(Reuters) – The Dallas Federal Reserve on Wednesday named Lorie Logan as its next president, filling the vacancy left by Robert Kaplan’s resignation last fall after an outcry over the ethics of his active stocks trading during the coronavirus pandemic.
Logan, an executive vice president at the New York Fed and the manager of the Fed’s System Open Market Account, will start her new job on Aug. 22, the Dallas Fed said in a statement.
The U.S. central bank is in the midst of its most rapid policy tightening in decades to deal with inflation that is rising at its fastest pace since the early 1980s. Data released on Wednesday showed consumer prices rose at an annual pace of 8.3% in April.
Logan, 49, will join the presidents of the 11 other regional Fed banks and the Washington-based Fed Board of Governors in setting monetary policy for the world’s biggest economy. Her first policy meeting will be on Sept. 20-21.
A senior official in the New York Fed’s markets division since 2012, Logan currently manages the central bank’s $9 trillion portfolio of securities, cash and other assets.
Those holdings roughly doubled during the pandemic as the Fed sought to ease financial conditions and bolster the economy, and under Logan the Fed is now poised to trim those assets, beginning next month, as part of its overall bid to raise U.S. borrowing costs and slow growth.

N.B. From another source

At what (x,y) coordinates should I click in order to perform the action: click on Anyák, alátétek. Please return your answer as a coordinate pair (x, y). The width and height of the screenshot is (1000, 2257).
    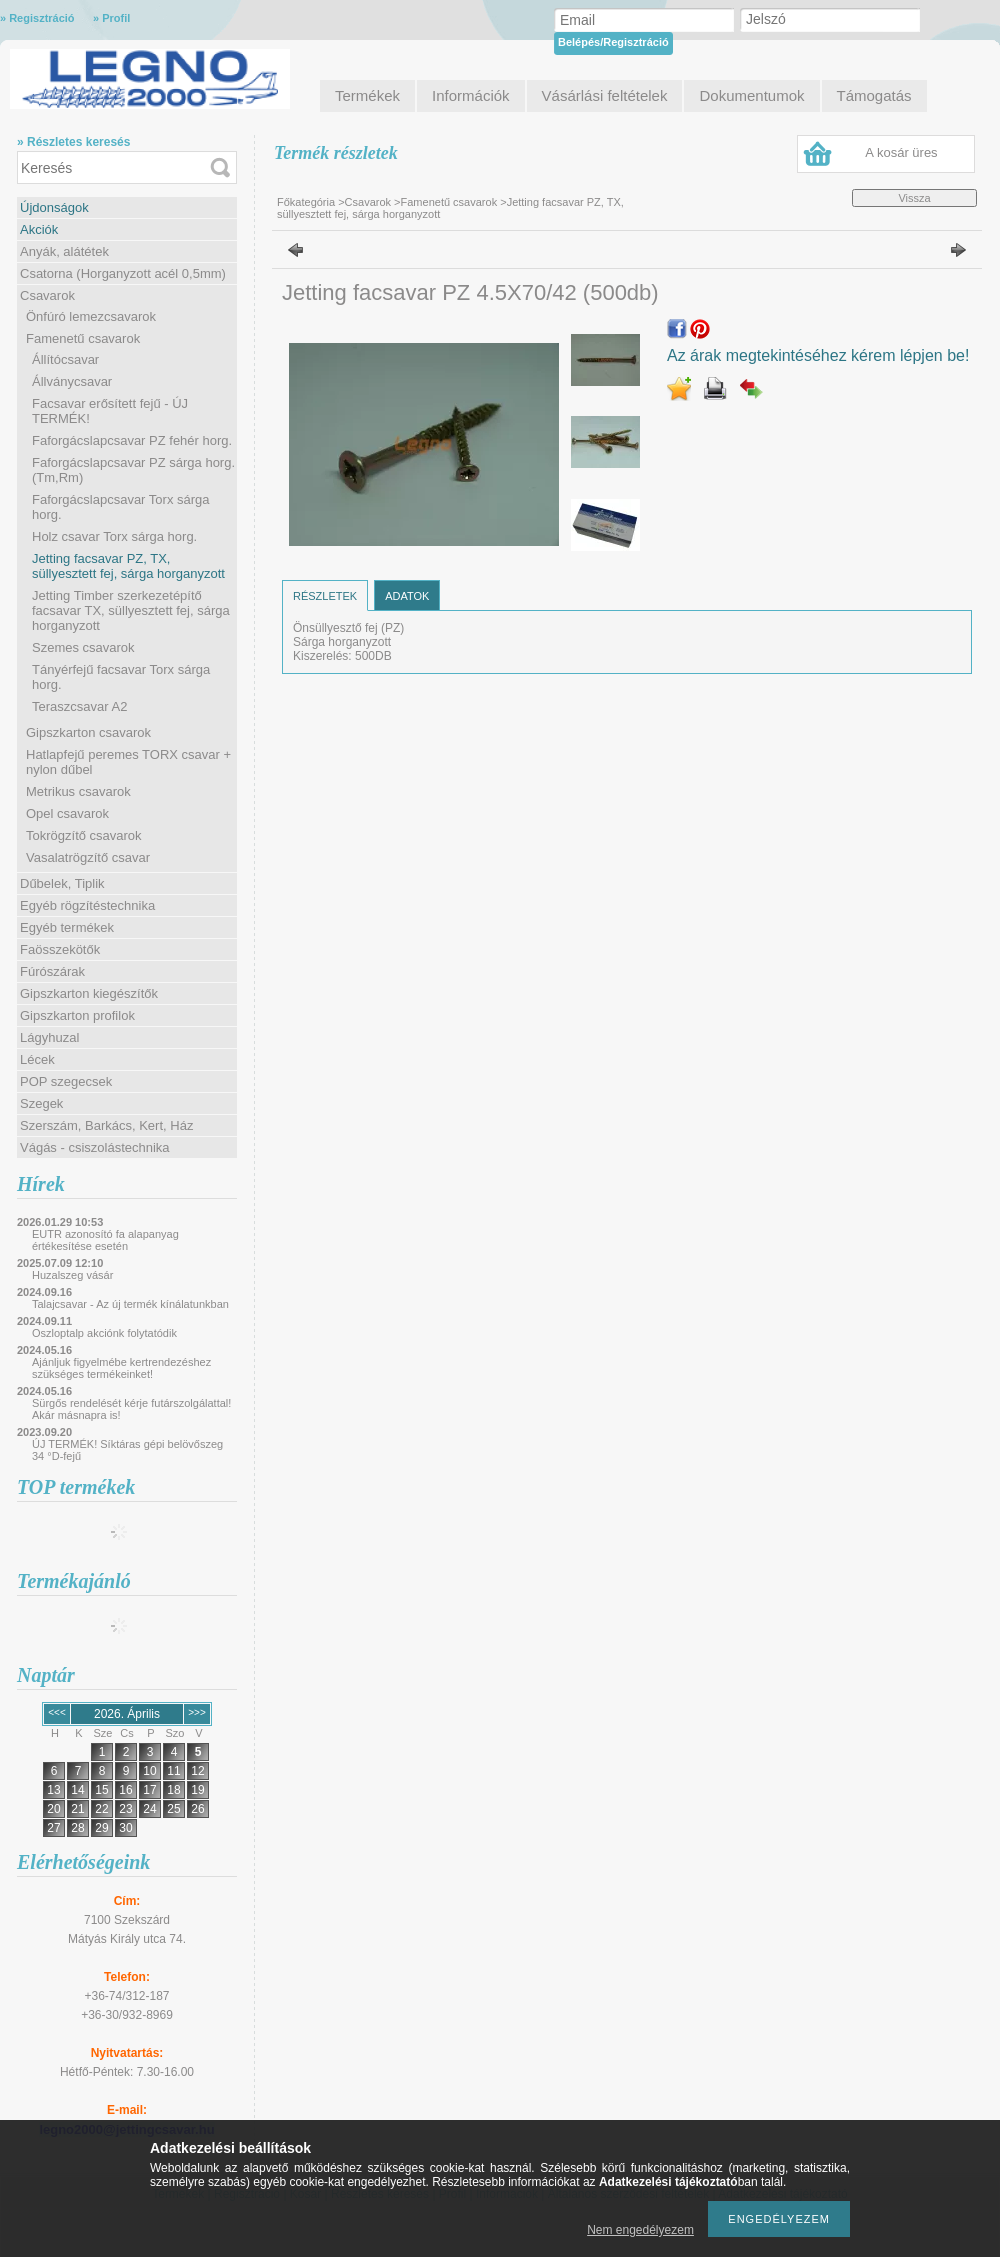     Looking at the image, I should click on (64, 251).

“Lorie is a trusted colleague and dedicated public servant whose remarkable skill and experience with complex financial markets has informed our decisions and helped implement monetary policy to support the U.S. economy,” Fed Chair Jerome Powell said in the statement.
Powell has signaled that he and fellow policymakers will likely follow last week’s half-percentage-point interest rate hike with at least two more hikes of the same size at upcoming policy meetings.
The aim of the rises in borrowing costs is to slow household demand for goods and services and business demand for workers fast enough to cool price and wage pressures and bring inflation down to the Fed’s 2% target.
Fed policymakers hope that can be done without undercutting the strong labor market or sending the economy into a prolonged downturn.
As a Fed insider and a markets expert, Logan is a departure from the Dallas Fed’s last two presidents, both of whom came from outside the U.S. central bank’s system.